5. Akad

85 28 14
                                    

Apa yang lebih mendebarkan bagi seorang wanita dibanding hari pernikahannya?

Gugup, itulah perasaan Adiba saat ini. Ketika banyak orang berkumpul di masjid demi menyaksikan momen sakral yang sedikit banyak akan mengubah arah hidupnya.

Usai lamaran yang diajukan oleh Alan dua bulan lalu, mereka sepakat menyelenggarakan acara pernikahan dengan sederhana.

Mengingat keduanya belum lama selesai wisuda, menghabiskan biaya untuk resepsi bukanlah pilihan bijak.

Lagi pula, profil yang nyaris sama membuat lingkup pergaulan mereka saling terikat.

Ada kalanya kenalan Alan adalah suami dari kenalan Adiba di ormas Islam yang sama-sama mereka ikuti.

Bagaimana dengan tamu orang tua?

Kesamaan status sebagai anak yatim, juga pernikahan yang dilangsungkan jauh dari kampung halaman Adiba membuat segalanya cenderung jadi lebih mudah.

Mereka sepakat melangsungkan akad di masjid kompleks rumah orang tua Abelyn pukul sembilan pagi.

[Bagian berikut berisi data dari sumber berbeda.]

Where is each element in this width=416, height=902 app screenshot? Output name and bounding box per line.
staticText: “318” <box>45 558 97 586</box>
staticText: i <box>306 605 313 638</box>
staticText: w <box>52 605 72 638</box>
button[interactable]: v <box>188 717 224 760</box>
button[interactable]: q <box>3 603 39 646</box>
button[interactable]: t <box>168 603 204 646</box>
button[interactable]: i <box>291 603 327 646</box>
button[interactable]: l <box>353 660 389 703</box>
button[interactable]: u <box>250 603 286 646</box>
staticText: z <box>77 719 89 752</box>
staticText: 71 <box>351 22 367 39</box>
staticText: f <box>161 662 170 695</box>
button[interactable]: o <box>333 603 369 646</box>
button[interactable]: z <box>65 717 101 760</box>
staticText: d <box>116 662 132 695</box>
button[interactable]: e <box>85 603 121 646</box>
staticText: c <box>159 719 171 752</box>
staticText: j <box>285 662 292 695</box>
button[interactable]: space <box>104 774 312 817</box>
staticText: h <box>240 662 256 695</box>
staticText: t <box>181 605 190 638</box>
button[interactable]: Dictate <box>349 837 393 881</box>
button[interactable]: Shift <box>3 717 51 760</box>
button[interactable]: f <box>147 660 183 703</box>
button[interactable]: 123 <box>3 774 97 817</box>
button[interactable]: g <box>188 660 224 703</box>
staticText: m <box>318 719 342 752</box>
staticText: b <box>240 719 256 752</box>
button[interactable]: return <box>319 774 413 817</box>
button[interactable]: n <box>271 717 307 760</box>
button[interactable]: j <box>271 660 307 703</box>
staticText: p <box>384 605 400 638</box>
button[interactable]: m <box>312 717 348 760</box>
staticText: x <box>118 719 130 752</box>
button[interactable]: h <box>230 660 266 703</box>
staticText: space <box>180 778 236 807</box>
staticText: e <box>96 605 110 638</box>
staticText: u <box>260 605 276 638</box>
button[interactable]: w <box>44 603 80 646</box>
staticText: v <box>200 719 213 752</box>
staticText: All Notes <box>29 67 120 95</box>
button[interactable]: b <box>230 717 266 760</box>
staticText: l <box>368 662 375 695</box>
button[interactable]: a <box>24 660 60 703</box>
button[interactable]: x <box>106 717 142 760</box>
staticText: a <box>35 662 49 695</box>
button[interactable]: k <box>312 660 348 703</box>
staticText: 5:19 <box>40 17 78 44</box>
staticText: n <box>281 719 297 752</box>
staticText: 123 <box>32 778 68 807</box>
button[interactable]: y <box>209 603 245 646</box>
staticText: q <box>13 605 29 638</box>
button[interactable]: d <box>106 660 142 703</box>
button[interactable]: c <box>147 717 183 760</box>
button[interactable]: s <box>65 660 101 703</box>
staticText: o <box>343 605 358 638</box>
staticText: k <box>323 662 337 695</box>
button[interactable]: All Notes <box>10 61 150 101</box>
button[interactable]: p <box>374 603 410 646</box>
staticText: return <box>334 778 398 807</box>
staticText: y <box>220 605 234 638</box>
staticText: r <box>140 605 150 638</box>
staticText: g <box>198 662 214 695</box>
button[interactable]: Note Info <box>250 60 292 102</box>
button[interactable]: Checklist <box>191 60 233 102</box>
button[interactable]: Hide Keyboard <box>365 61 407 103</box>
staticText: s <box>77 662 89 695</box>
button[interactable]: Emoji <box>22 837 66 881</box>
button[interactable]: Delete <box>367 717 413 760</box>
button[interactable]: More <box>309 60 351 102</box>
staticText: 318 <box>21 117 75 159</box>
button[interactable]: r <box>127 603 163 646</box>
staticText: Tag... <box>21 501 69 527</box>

Setelah itu, dilanjutkan dengan walimah yang didesain terpisah berdasarkan pembagian waktu.

Tamu undangan mempelai pria boleh datang ke lokasi acara setelah akad selesai hingga menjelang azan Zuhur. Di sisi lain, tamu dari pihak mempelai wanita dialokasikan mulai pukul satu siang hingga menjelang salat Ashar.

Rencana ini sudah mereka perhitungkan dengan matang. Mengingat walimah dilakukan di kota kelahiran mempelai laki-laki, maka Alan bertugas menyosialisasikan mekanisme syukuran pernikahannya kepada keluarga besar sejak kesepakatan diambil.

Dari sisi Adiba tentu tidak perlu meyakinkan siapa pun. Ini karena kenalannya rata-rata punya background organisasi keislaman, serta teman sekelasnya juga telah memahami bagaimana tabiatnya.

Pada mulanya mereka ingin mengatur walimah berdasarkan pemisahan ruang dengan menggunakan hijab. Namun, hal itu kurang memungkinkan jika dilaksanakan di kediaman orang tua Abelyn.

Namun terlepas dari itu semua, siapa pun yang ingin menyaksikan ijab kabul bisa hadir di masjid ini.

"Tanganmu dingin, Nak."

Adiba tersenyum singkat kepada ibunya. Dia lalu mengitarkan pandangan ke segala arah. Teman sekelas, satu kontrakan, dan beberapa adik binaannya turut hadir.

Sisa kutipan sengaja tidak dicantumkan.